- [WORK ORDER]
All the lines below need to be transcribed exactly. Pictures get left out.

+-------+

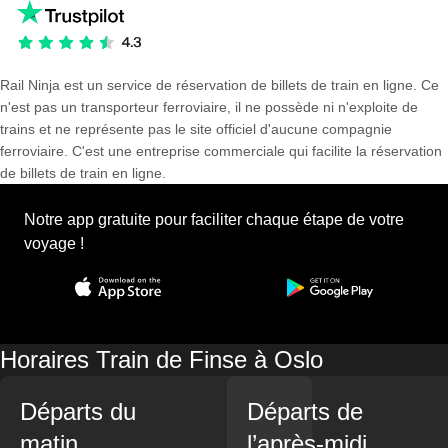
Rail Ninja est un service de réservation de billets de train en ligne. Ce
n'est pas un transporteur ferroviaire, il ne possède ni n'exploite de
trains et ne représente pas le site officiel d'aucune compagnie
ferroviaire. C'est une entreprise commerciale qui facilite la réservation
de billets de train en ligne.
Notre app gratuite pour faciliter chaque étape de votre
voyage !
Horaires Train de Finse à Oslo
Départs du
Départs de
matin
l’après-midi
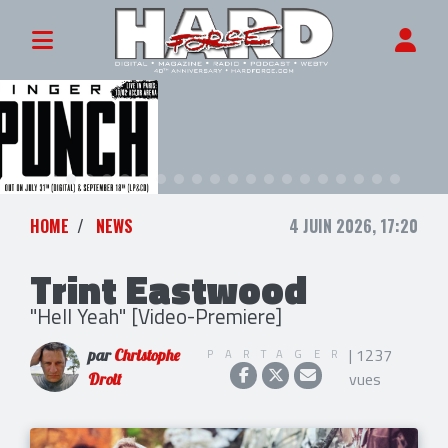
HOME
NEWS
4 JUIN 2026, 17:20
Trint Eastwood
"Hell Yeah" [Video-Premiere]
| 1237
PARTAGER
par
Christophe
vues
Droit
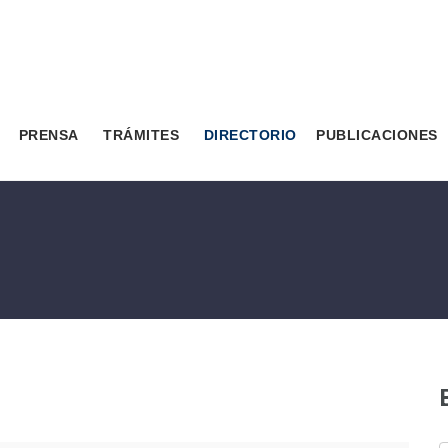
PRENSA
TRÁMITES
DIRECTORIO
PUBLICACIONES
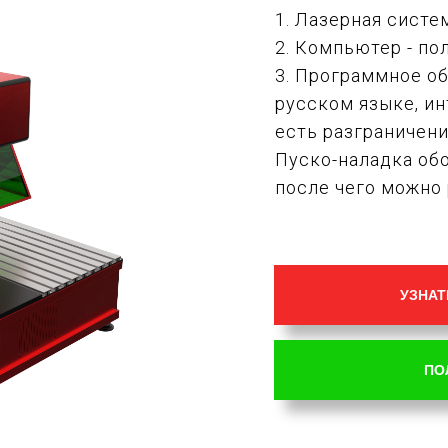
1. Лазерная систе
2. Компьютер - по
3. Программное об
русском языке, и
есть разграничен
Пуско-наладка обо
после чего можно 
УЗНАТ
ПО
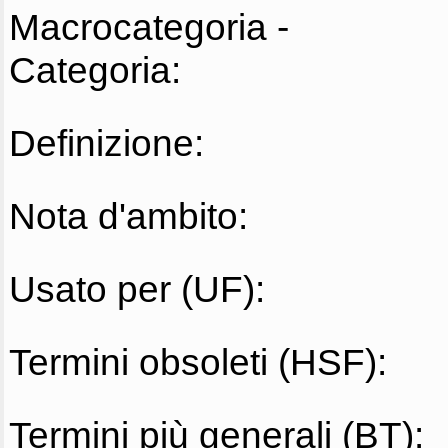
Macrocategoria -
Categoria:
Definizione:
Nota d'ambito:
Usato per (UF):
Termini obsoleti (HSF):
Termini più generali (BT):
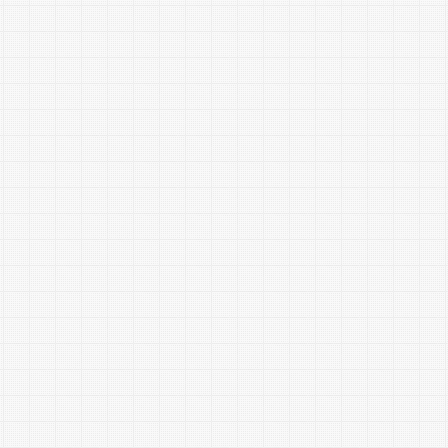
す。
お客様の満足を何より重視し、空
調業界で日本一の顧客満足度を目
指しています。
また、社員一人ひとりが成長し、
自分らしい働き方や生き方を実現
できる環境づくりにも力を入れて
います。
挑戦を続けながら、これからの当
たり前をつくろうとしている企業
さまです。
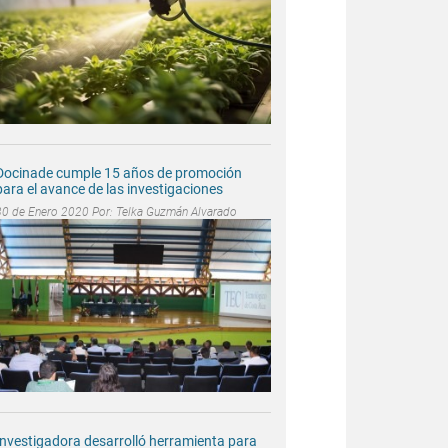
Docinade cumple 15 años de promoción
para el avance de las investigaciones
30 de Enero 2020 Por:
Telka Guzmán Alvarado
Investigadora desarrolló herramienta para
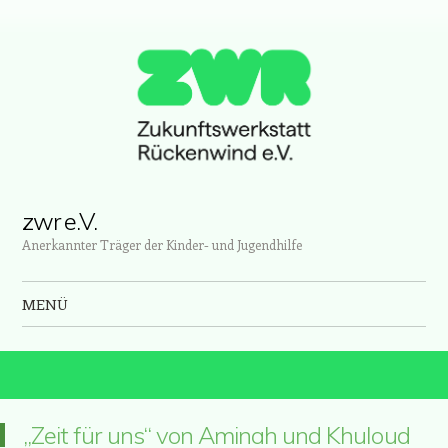
zwr e.V.
Anerkannter Träger der Kinder- und Jugendhilfe
MENÜ
Zum Inhalt springen
„Zeit für uns“ von Aminah und Khuloud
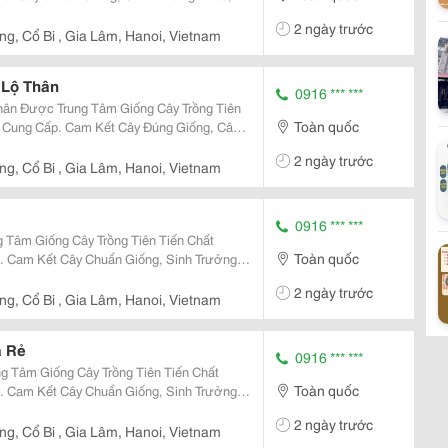
lo: 0916.430.455 Đặc Điểm Cây Giống Cau
2 ngày trước
hiều...
g, Cổ Bi , Gia Lâm, Hanoi, Vietnam
 Lộ Thân
0916 *** ***
hân Được Trung Tâm Giống Cây Trồng Tiên
Toàn quốc
 Cung Cấp. Cam Kết Cây Đúng Giống, Cây
 Hợp Trồng Sân Vườn, Công Trình Và Phát
2 ngày trước
g, Cổ Bi , Gia Lâm, Hanoi, Vietnam
0916 *** ***
 Tâm Giống Cây Trồng Tiên Tiến Chất
Toàn quốc
 Cam Kết Cây Chuẩn Giống, Sinh Trưởng
ểm: Cây Giống Và Trái
2 ngày trước
g, Cổ Bi , Gia Lâm, Hanoi, Vietnam
á Rẻ
0916 *** ***
 Tâm Giống Cây Trồng Tiên Tiến Chất
Toàn quốc
 Cam Kết Cây Chuẩn Giống, Sinh Trưởng
ểm: Cây Giống Và Trái
2 ngày trước
..
g, Cổ Bi , Gia Lâm, Hanoi, Vietnam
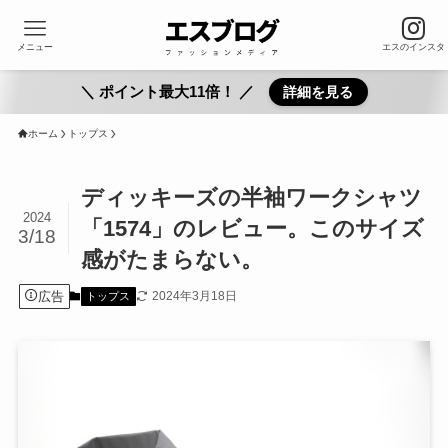
メニュー
エスのインスタ
＼ ポイント最大11倍！ ／
詳細を見る
ホーム
トップス
ディッキーズの半袖ワークシャツ
2024
「1574」のレビュー。このサイズ
3/18
感がたまらない。
広告
2024年3月18日
トップス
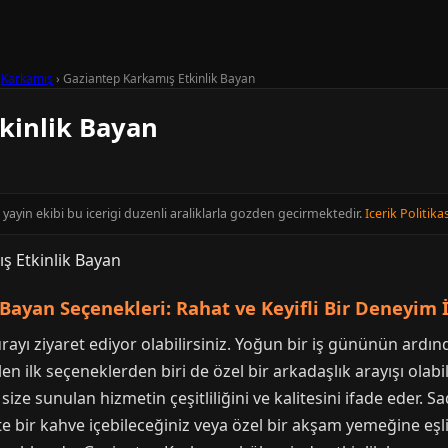
›
Karkamış
›
Gaziantep Karkamış Etkinlik Bayan
kinlik Bayan
yayin ekibi bu icerigi duzenli araliklarla gozden gecirmektedir.
Icerik Politikas
Bayan Seçenekleri: Rahat ve Keyifli Bir Deneyim 
yı ziyaret ediyor olabilirsiniz. Yoğun bir iş gününün ardınd
en ilk seçeneklerden biri de özel bir arkadaşlık arayışı olabi
ize sunulan hizmetin çeşitliliğini ve kalitesini ifade eder. Sade
e bir kahve içebileceğiniz veya özel bir akşam yemeğine eşl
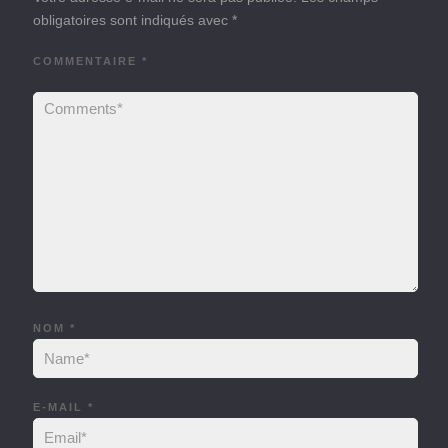
obligatoires sont indiqués avec
*
COMMENTAIRE
*
NOM
*
E-MAIL
*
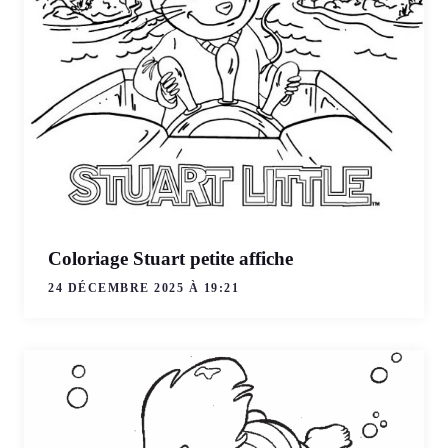
Coloriage Stuart petite affiche
24 DÉCEMBRE 2025 À 19:21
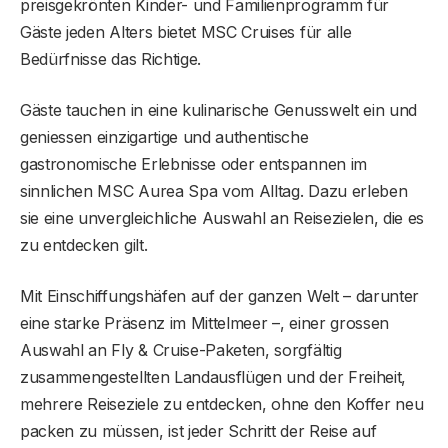
preisgekrönten Kinder- und Familienprogramm für
Gäste jeden Alters bietet MSC Cruises für alle
Bedürfnisse das Richtige.
Gäste tauchen in eine kulinarische Genusswelt ein und
geniessen einzigartige und authentische
gastronomische Erlebnisse oder entspannen im
sinnlichen MSC Aurea Spa vom Alltag. Dazu erleben
sie eine unvergleichliche Auswahl an Reisezielen, die es
zu entdecken gilt.
Mit Einschiffungshäfen auf der ganzen Welt – darunter
eine starke Präsenz im Mittelmeer –, einer grossen
Auswahl an Fly & Cruise-Paketen, sorgfältig
zusammengestellten Landausflügen und der Freiheit,
mehrere Reiseziele zu entdecken, ohne den Koffer neu
packen zu müssen, ist jeder Schritt der Reise auf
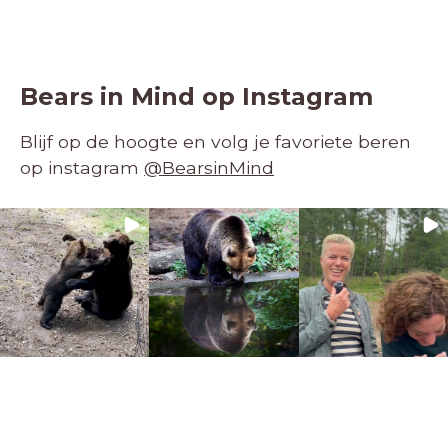
Bears in Mind op Instagram
Blijf op de hoogte en volg je favoriete beren
op instagram
@BearsinMind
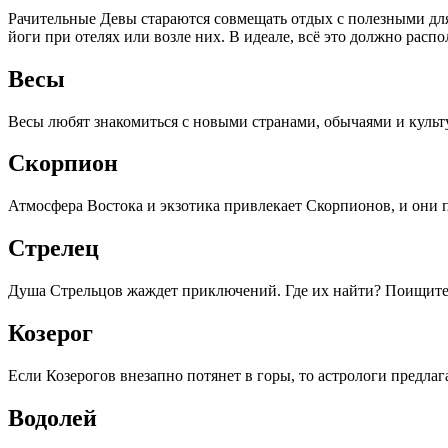
Рачительные Девы стараются совмещать отдых с полезными для
йоги при отелях или возле них. В идеале, всё это должно распо
Весы
Весы любят знакомиться с новыми странами, обычаями и культ
Скорпион
Атмосфера Востока и экзотика привлекает Скорпионов, и они п
Стрелец
Душа Стрельцов жаждет приключений. Где их найти? Поищите
Козерог
Если Козерогов внезапно потянет в горы, то астрологи предлаг
Водолей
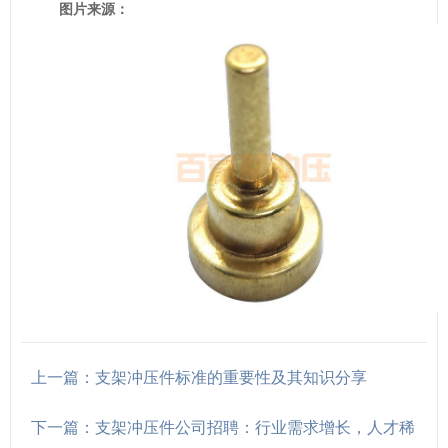
图片来源：
上一篇：支架冲压件标准的重要性及其知识分享
下一篇：支架冲压件公司招聘：行业需求增长，人才稀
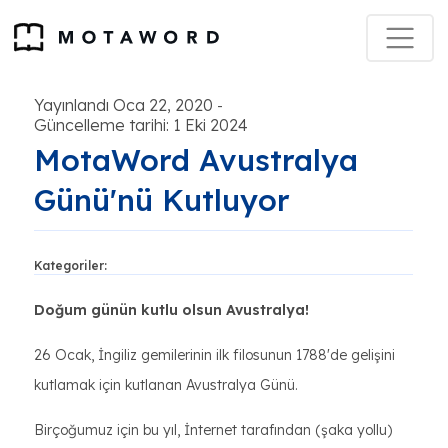
Yayınlandı Oca 22, 2020
-
Güncelleme tarihi: 1 Eki 2024
MotaWord Avustralya
Günü'nü Kutluyor
Kategoriler:
Doğum günün kutlu olsun Avustralya!
26 Ocak, İngiliz gemilerinin ilk filosunun 1788'de gelişini
kutlamak için kutlanan Avustralya Günü.
Birçoğumuz için bu yıl, İnternet tarafından (şaka yollu)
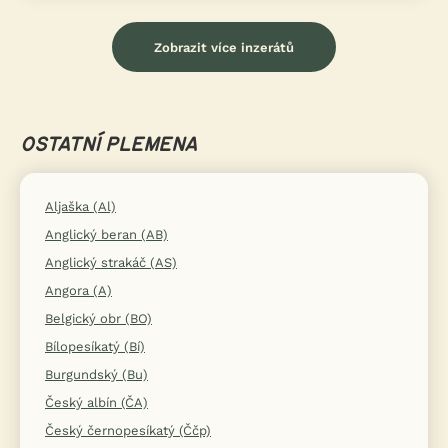
Zobrazit více inzerátů
OSTATNÍ PLEMENA
Aljaška (Al)
Anglický beran (AB)
Anglický strakáč (AS)
Angora (A)
Belgický obr (BO)
Bílopesíkatý (Bí)
Burgundský (Bu)
Český albín (ČA)
Český černopesíkatý (Ččp)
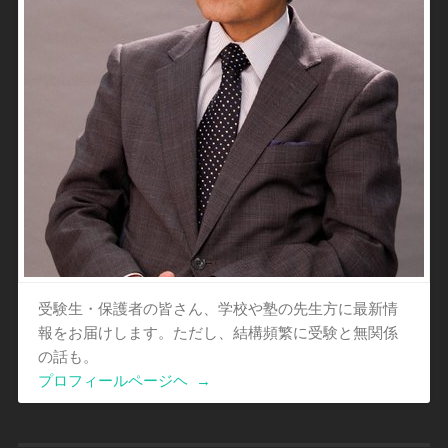
受験生・保護者の皆さん、学校や塾の先生方に最新情
報をお届けします。ただし、結構頻繁に受験と無関係
の話も。
プロフィールページヘ
→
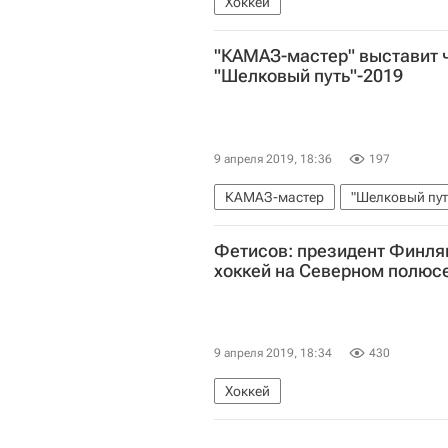
Хоккей
"КАМАЗ-мастер" выставит 
"Шелковый путь"-2019
9 апреля 2019, 18:36
197
КАМАЗ-мастер
"Шелковый пут
Фетисов: президент Финлян
хоккей на Северном полюс
9 апреля 2019, 18:34
430
Хоккей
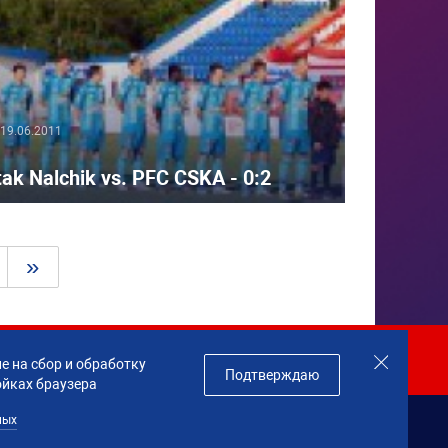
19.06.2011
tak Nalchik vs. PFC CSKA - 0:2
»
Join us!
е на сбор и обработку
Подтверждаю
ойках браузера
ных
данных
Made by
Profity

+-------+

- [RESPONSE]
Rail Ninja est un service de réservation de billets de train en ligne. Ce
n'est pas un transporteur ferroviaire, il ne possède ni n'exploite de
trains et ne représente pas le site officiel d'aucune compagnie
ferroviaire. C'est une entreprise commerciale qui facilite la réservation
de billets de train en ligne.
Notre app gratuite pour faciliter chaque étape de votre
voyage !
Horaires Train de Finse à Oslo
Départs du
Départs de
matin
l’après-midi
HOME
NEWS
4 JUIN 2026, 17:20
Trint Eastwood
"Hell Yeah" [Video-Premiere]
| 1237
PARTAGER
par
Christophe
vues
Droit
PRENSA
TRÁMITES
DIRECTORIO
PUBLICACIONES
1. Лазерная систе
2. Компьютер - по
3. Программное об
русском языке, и
есть разграничен
Пуско-наладка обо
после чего можно 
УЗНАТ
ПО
Macrocategoria -
Categoria:
Definizione:
Nota d'ambito:
Usato per (UF):
Termini obsoleti (HSF):
Termini più generali (BT):
す。
お客様の満足を何より重視し、空
調業界で日本一の顧客満足度を目
指しています。
また、社員一人ひとりが成長し、
自分らしい働き方や生き方を実現
できる環境づくりにも力を入れて
います。
挑戦を続けながら、これからの当
たり前をつくろうとしている企業
さまです。
Docinade cumple 15 años de promoción
para el avance de las investigaciones
30 de Enero 2020 Por:
Telka Guzmán Alvarado
Investigadora desarrolló herramienta para
zwr e.V.
Anerkannter Träger der Kinder- und Jugendhilfe
MENÜ
Zum Inhalt springen
„Zeit für uns“ von Aminah und Khuloud
lo: 0916.430.455 Đặc Điểm Cây Giống Cau
2 ngày trước
hiều...
g, Cổ Bi , Gia Lâm, Hanoi, Vietnam
 Lộ Thân
0916 *** ***
hân Được Trung Tâm Giống Cây Trồng Tiên
Toàn quốc
 Cung Cấp. Cam Kết Cây Đúng Giống, Cây
 Hợp Trồng Sân Vườn, Công Trình Và Phát
2 ngày trước
g, Cổ Bi , Gia Lâm, Hanoi, Vietnam
0916 *** ***
 Tâm Giống Cây Trồng Tiên Tiến Chất
Toàn quốc
 Cam Kết Cây Chuẩn Giống, Sinh Trưởng
ểm: Cây Giống Và Trái
2 ngày trước
g, Cổ Bi , Gia Lâm, Hanoi, Vietnam
á Rẻ
0916 *** ***
 Tâm Giống Cây Trồng Tiên Tiến Chất
Toàn quốc
 Cam Kết Cây Chuẩn Giống, Sinh Trưởng
ểm: Cây Giống Và Trái
2 ngày trước
..
g, Cổ Bi , Gia Lâm, Hanoi, Vietnam
メニュー
エスのインスタ
＼ ポイント最大11倍！ ／
詳細を見る
ホーム
トップス
ディッキーズの半袖ワークシャツ
2024
「1574」のレビュー。このサイズ
3/18
感がたまらない。
広告
2024年3月18日
トップス
›
Karkamış
›
Gaziantep Karkamış Etkinlik Bayan
kinlik Bayan
yayin ekibi bu icerigi duzenli araliklarla gozden gecirmektedir.
Icerik Politikas
Bayan Seçenekleri: Rahat ve Keyifli Bir Deneyim 
yı ziyaret ediyor olabilirsiniz. Yoğun bir iş gününün ardınd
en ilk seçeneklerden biri de özel bir arkadaşlık arayışı olabi
ize sunulan hizmetin çeşitliliğini ve kalitesini ifade eder. Sade
e bir kahve içebileceğiniz veya özel bir akşam yemeğine eşl
obligatoires sont indiqués avec
*
COMMENTAIRE
*
NOM
*
E-MAIL
*
Coloriage Stuart petite affiche
24 DÉCEMBRE 2025 À 19:21
preisgekrönten Kinder- und Familienprogramm für
Gäste jeden Alters bietet MSC Cruises für alle
Bedürfnisse das Richtige.
Gäste tauchen in eine kulinarische Genusswelt ein und
geniessen einzigartige und authentische
gastronomische Erlebnisse oder entspannen im
sinnlichen MSC Aurea Spa vom Alltag. Dazu erleben
sie eine unvergleichliche Auswahl an Reisezielen, die es
zu entdecken gilt.
Mit Einschiffungshäfen auf der ganzen Welt – darunter
eine starke Präsenz im Mittelmeer –, einer grossen
Auswahl an Fly & Cruise-Paketen, sorgfältig
zusammengestellten Landausflügen und der Freiheit,
mehrere Reiseziele zu entdecken, ohne den Koffer neu
packen zu müssen, ist jeder Schritt der Reise auf
Bears in Mind op Instagram
Blijf op de hoogte en volg je favoriete beren
op instagram
@BearsinMind
Рачительные Девы стараются совмещать отдых с полезными для
йоги при отелях или возле них. В идеале, всё это должно распо
Весы
Весы любят знакомиться с новыми странами, обычаями и культ
Скорпион
Атмосфера Востока и экзотика привлекает Скорпионов, и они п
Стрелец
Душа Стрельцов жаждет приключений. Где их найти? Поищите
Козерог
Если Козерогов внезапно потянет в горы, то астрологи предлаг
Водолей
图片来源：
上一篇：支架冲压件标准的重要性及其知识分享
下一篇：支架冲压件公司招聘：行业需求增长，人才稀
Yayınlandı Oca 22, 2020
-
Güncelleme tarihi: 1 Eki 2024
MotaWord Avustralya
Günü'nü Kutluyor
Kategoriler:
Doğum günün kutlu olsun Avustralya!
26 Ocak, İngiliz gemilerinin ilk filosunun 1788'de gelişini
kutlamak için kutlanan Avustralya Günü.
Birçoğumuz için bu yıl, İnternet tarafından (şaka yollu)
Zobrazit více inzerátů
OSTATNÍ PLEMENA
Aljaška (Al)
Anglický beran (AB)
Anglický strakáč (AS)
Angora (A)
Belgický obr (BO)
Bílopesíkatý (Bí)
Burgundský (Bu)
Český albín (ČA)
Český černopesíkatý (Ččp)
受験生・保護者の皆さん、学校や塾の先生方に最新情
報をお届けします。ただし、結構頻繁に受験と無関係
の話も。
プロフィールページヘ
→
Хоккей
"КАМАЗ-мастер" выставит 
"Шелковый путь"-2019
9 апреля 2019, 18:36
197
КАМАЗ-мастер
"Шелковый пут
Фетисов: президент Финлян
хоккей на Северном полюс
9 апреля 2019, 18:34
430
Хоккей
19.06.2011
tak Nalchik vs. PFC CSKA - 0:2
»
Join us!
е на сбор и обработку
Подтверждаю
ойках браузера
ных
данных
Made by
Profity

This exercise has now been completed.